- Born: Pithoragarh, Uttarakhand, India
- Occupations: Film director, producer, creator, showrunner
- Years active: 2015–present
- Known for: Operation Safed Sagar (Creator & Showrunner) Vodka Diaries (Director & producer) The Last Salute (Director)
- Notable work: Participated in Operation Parakram 2002, Indian Air Force
- Relatives: Raju Srivastava - Uncle
- Awards: Recipient of C-in-C Commendation by Air Marshal Surat singh, Indian Air Force (2026) Recipient of Governor Excellence Award, Scroll of Honor by C. V. Ananda Bose (2025)
- Honours: UP Ratan Sammaan 2022

= Kushal Srivastava =

Indian screenwriter

Kushal Srivastava is an Indian film director and producer. He is best known for his projects like Operation Safed Sagar, Vodka Diaries and The Last Salute. He is an Ex Air Warrior who served in the Indian Air Force for seven years as Equipment Assistant in Logistics department.

== Career ==
Srivastava made his directing debut with the film Vodka Diaries featuring Kay Kay Menon, Raima Sen, Mandira Bedi and Sharib Hashmi. His film Vodka Diaries selected in Jagran Film Festival. He also directed short films like Love Birds, Speed Dial, and Kaafir. His short films The Job and Love Birds got nomination in Filmfare Awards.

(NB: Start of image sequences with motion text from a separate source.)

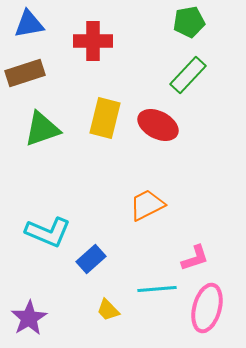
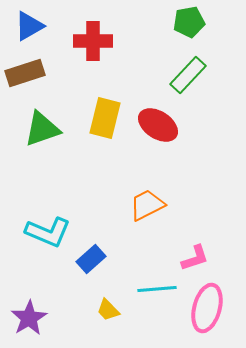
blue triangle: moved 2 px down; rotated 20 degrees counterclockwise
red ellipse: rotated 6 degrees clockwise
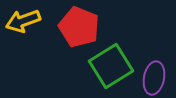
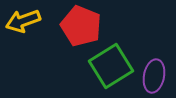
red pentagon: moved 2 px right, 1 px up
purple ellipse: moved 2 px up
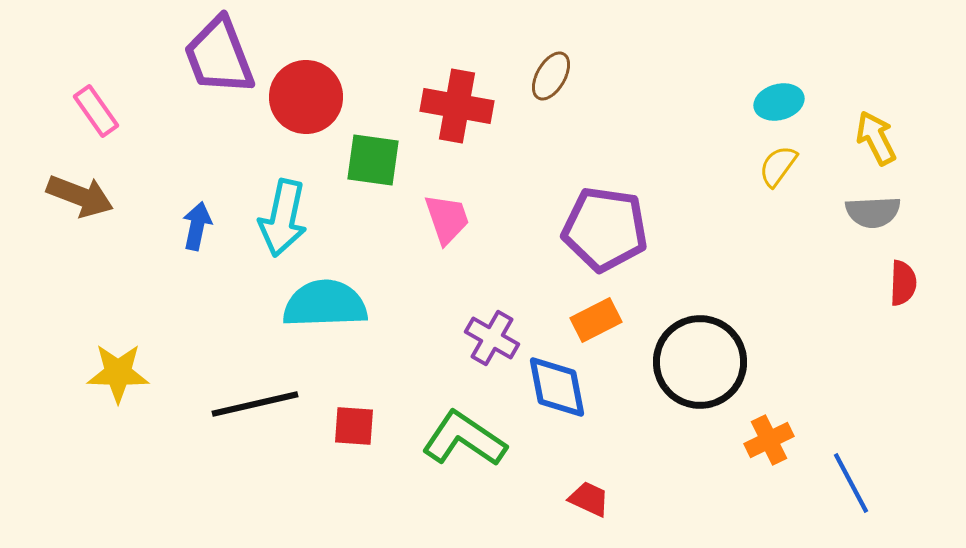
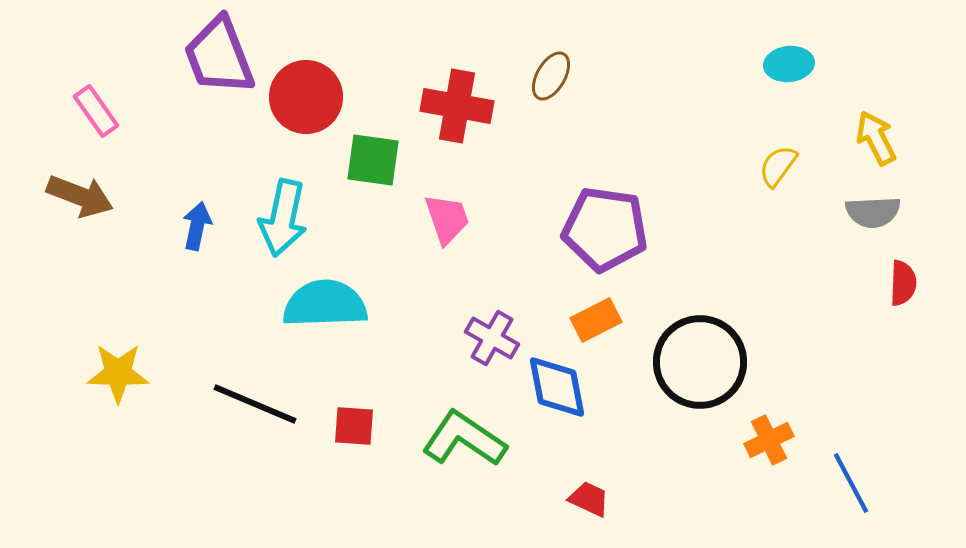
cyan ellipse: moved 10 px right, 38 px up; rotated 9 degrees clockwise
black line: rotated 36 degrees clockwise
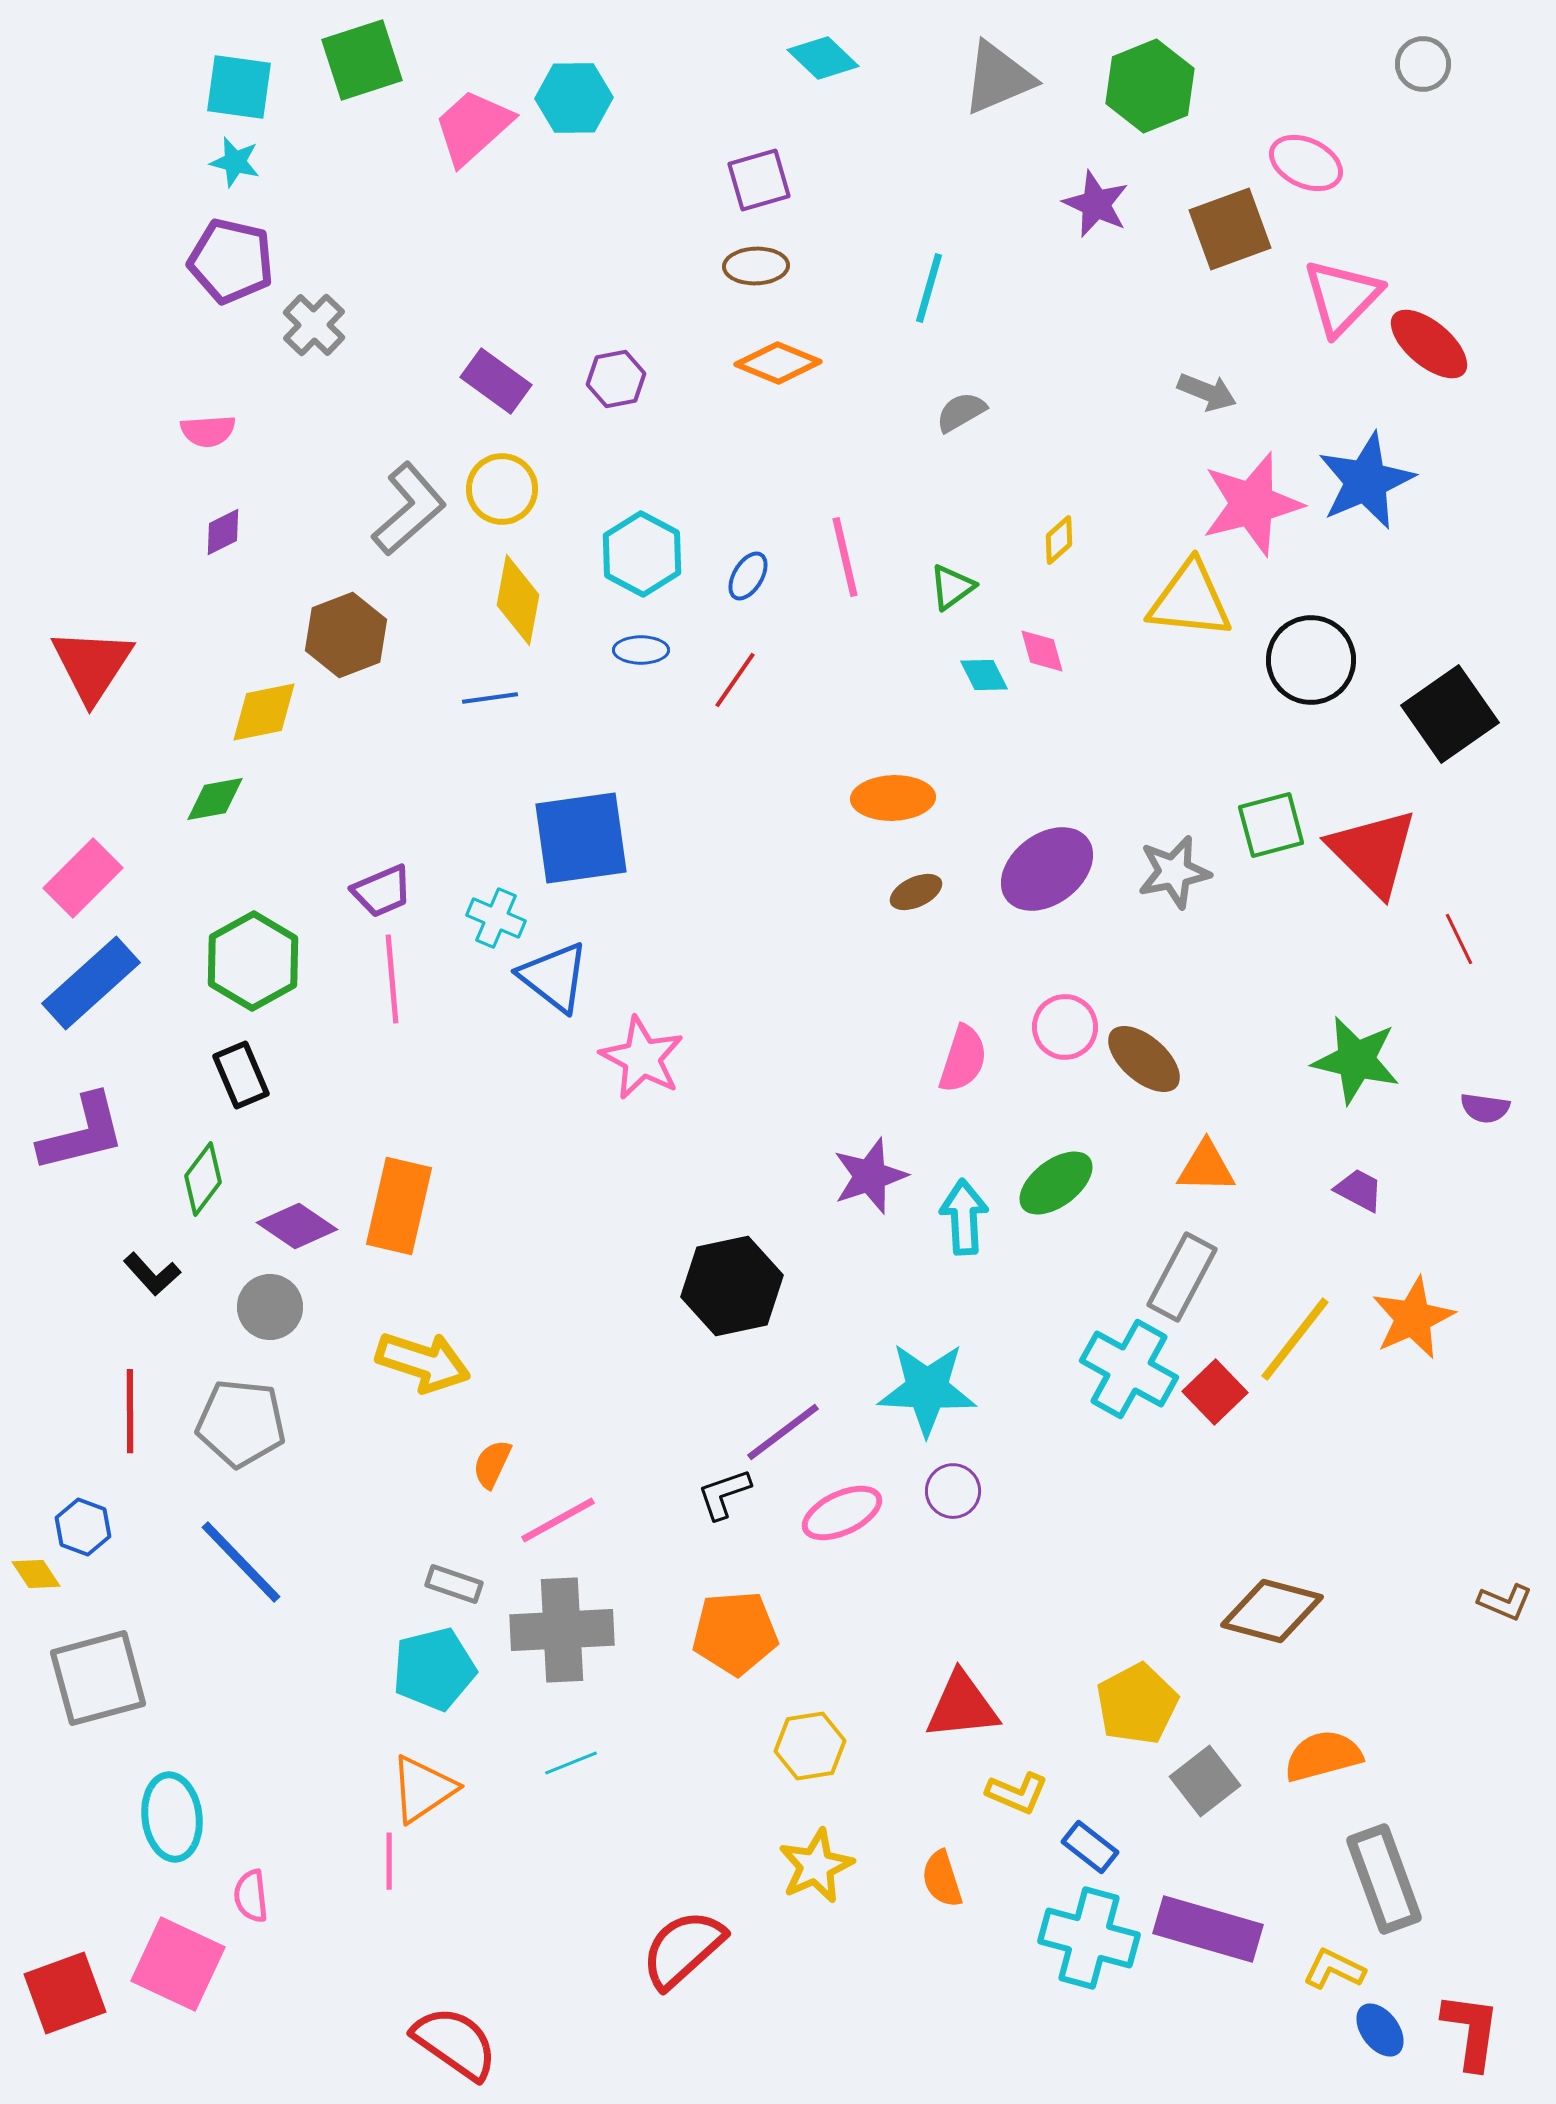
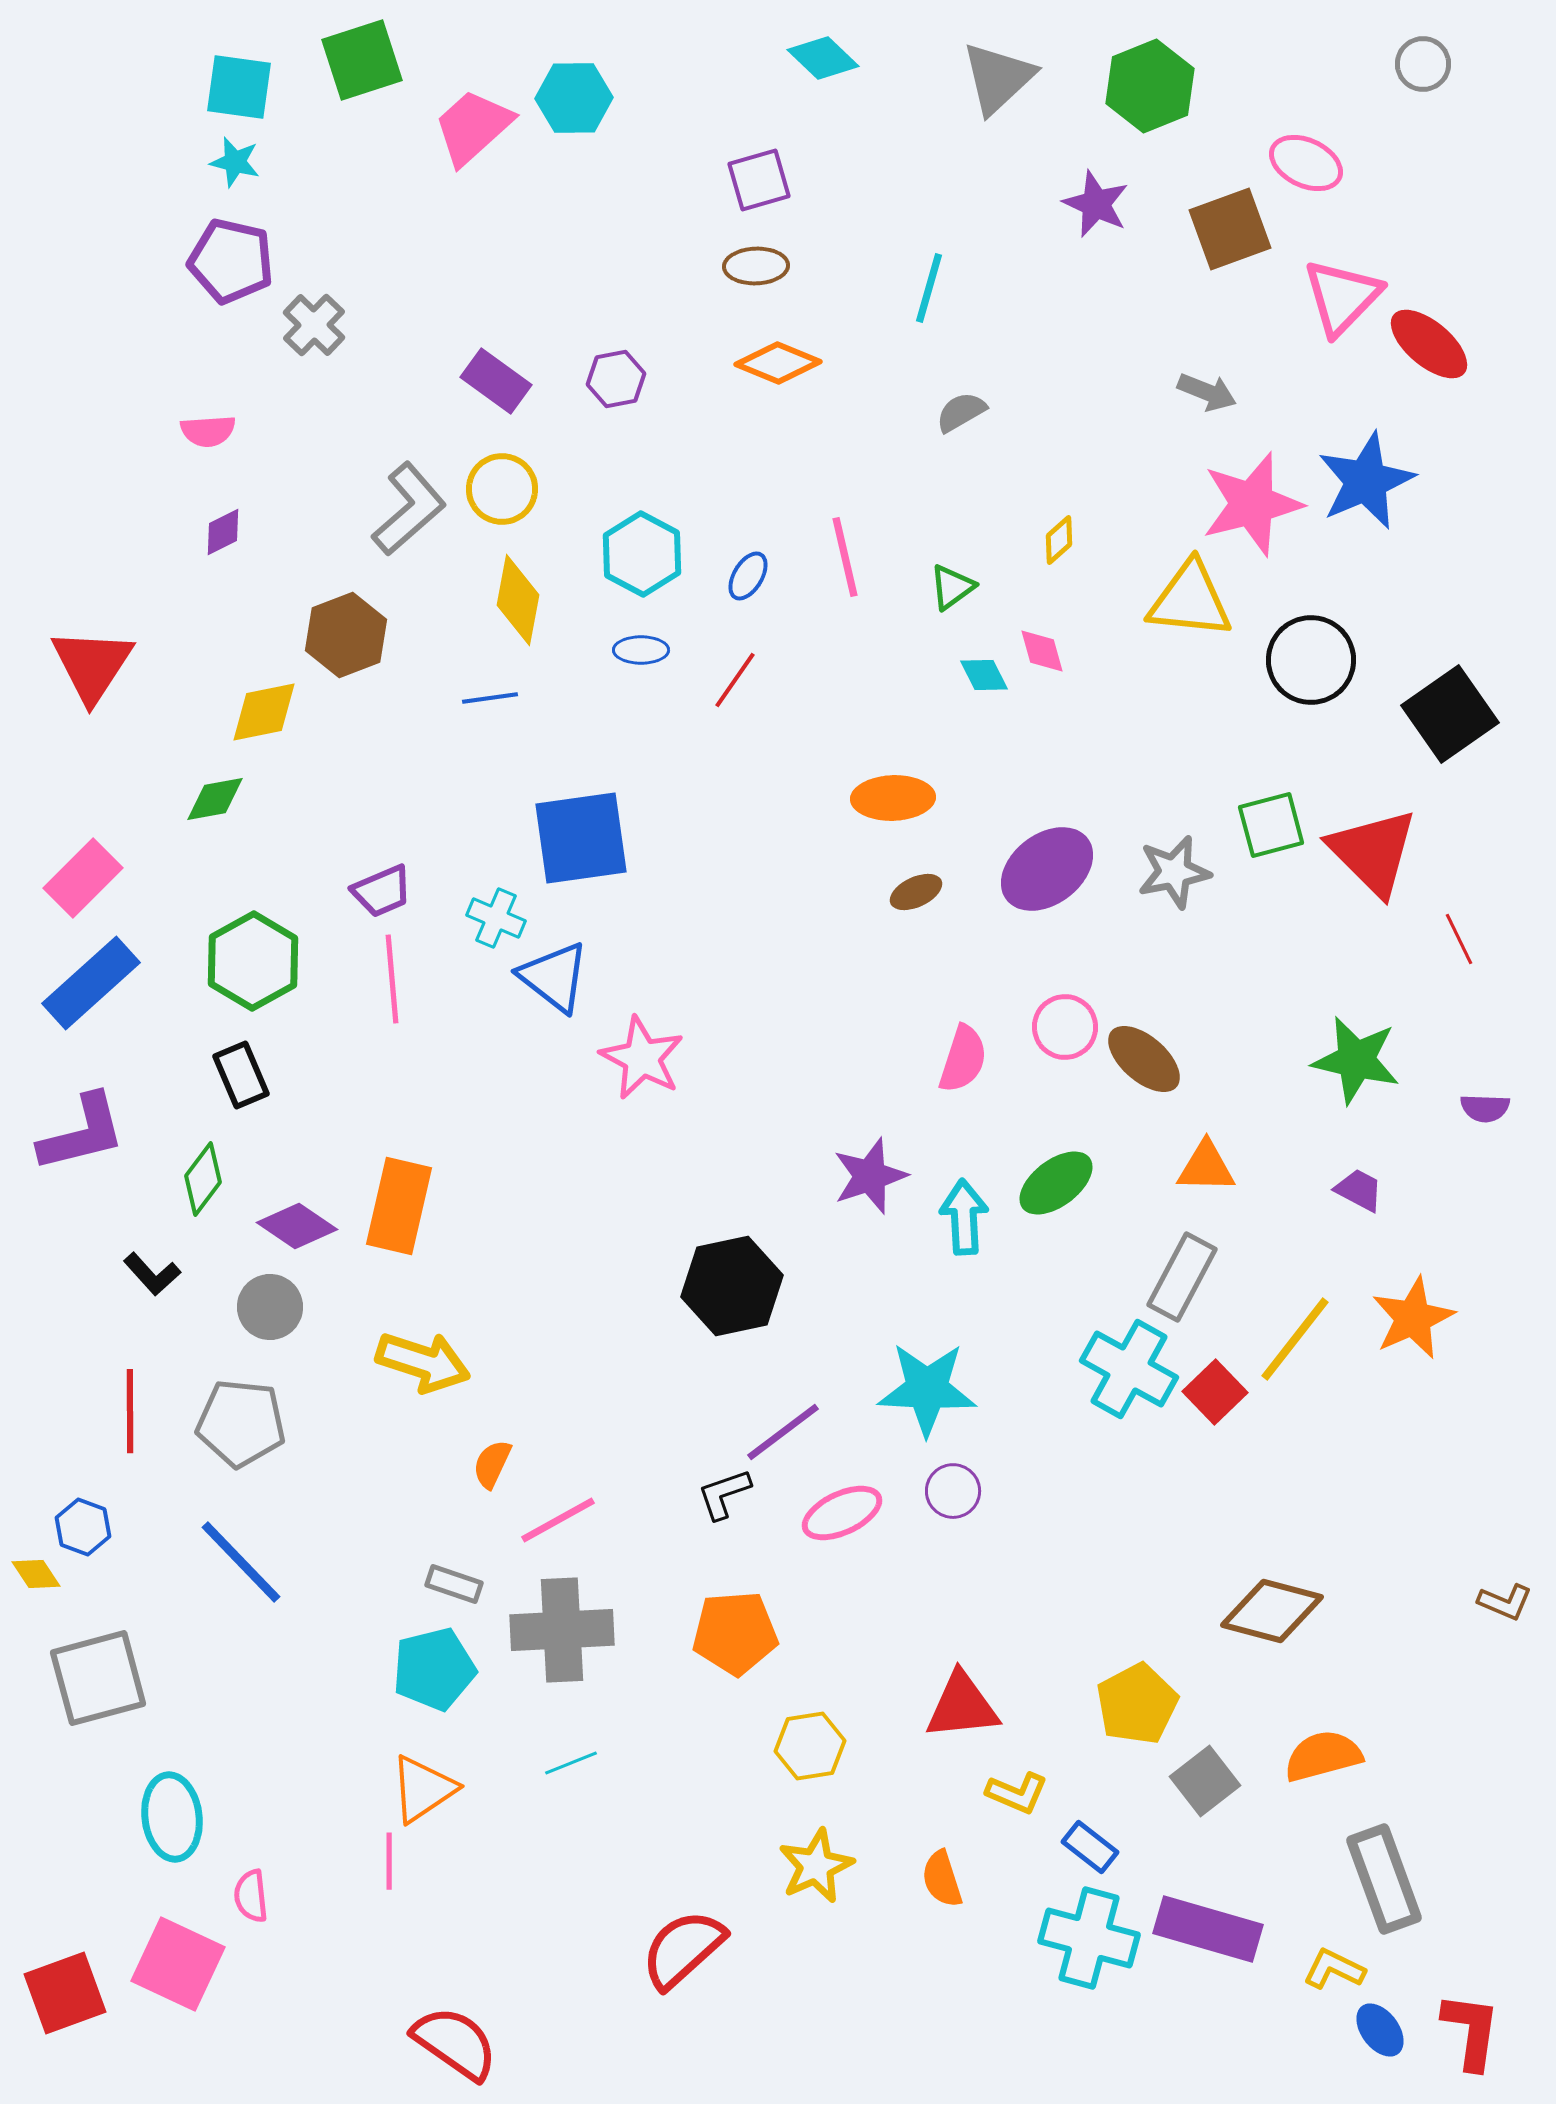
gray triangle at (998, 78): rotated 20 degrees counterclockwise
purple semicircle at (1485, 1108): rotated 6 degrees counterclockwise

In 2024, Srivastava directed The Battle of Ayodhya, a documentary series based on the Ayodhya dispute. He later created and developed Operation Safed Sagar, a Netflix series based on the Indian Air Force's role during the Kargil War. The project was initially conceived as a feature film before being developed as a series. Operation Safed Sagar was released on Netflix in 2026.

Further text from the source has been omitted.